When you have gone through the records below, state only how many lines include the word "that".

[Opening Data provided section]

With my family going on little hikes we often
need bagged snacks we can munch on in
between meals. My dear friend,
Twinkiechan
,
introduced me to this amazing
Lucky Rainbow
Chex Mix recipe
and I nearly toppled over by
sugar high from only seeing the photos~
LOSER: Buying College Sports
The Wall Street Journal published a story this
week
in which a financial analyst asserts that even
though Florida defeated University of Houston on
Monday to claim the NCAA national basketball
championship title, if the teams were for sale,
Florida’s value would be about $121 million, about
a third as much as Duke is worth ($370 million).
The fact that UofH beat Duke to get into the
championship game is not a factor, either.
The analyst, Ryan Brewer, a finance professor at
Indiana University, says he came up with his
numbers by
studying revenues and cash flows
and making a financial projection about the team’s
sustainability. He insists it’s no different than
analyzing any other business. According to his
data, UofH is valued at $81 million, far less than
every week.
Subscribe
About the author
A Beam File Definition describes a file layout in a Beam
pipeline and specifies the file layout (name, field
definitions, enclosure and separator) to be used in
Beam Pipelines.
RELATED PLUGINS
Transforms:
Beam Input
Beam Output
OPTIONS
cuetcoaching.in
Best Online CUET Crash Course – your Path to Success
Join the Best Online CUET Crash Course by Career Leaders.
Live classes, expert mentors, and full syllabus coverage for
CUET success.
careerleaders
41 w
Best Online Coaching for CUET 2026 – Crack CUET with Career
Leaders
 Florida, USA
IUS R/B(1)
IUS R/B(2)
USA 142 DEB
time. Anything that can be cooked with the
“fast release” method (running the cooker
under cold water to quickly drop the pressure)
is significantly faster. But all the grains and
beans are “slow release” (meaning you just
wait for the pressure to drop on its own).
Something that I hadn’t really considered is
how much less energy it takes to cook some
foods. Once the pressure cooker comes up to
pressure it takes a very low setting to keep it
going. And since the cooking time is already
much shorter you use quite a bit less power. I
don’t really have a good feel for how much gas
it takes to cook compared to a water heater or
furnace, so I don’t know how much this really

[Closing Data provided section]

▸ **Reply**
4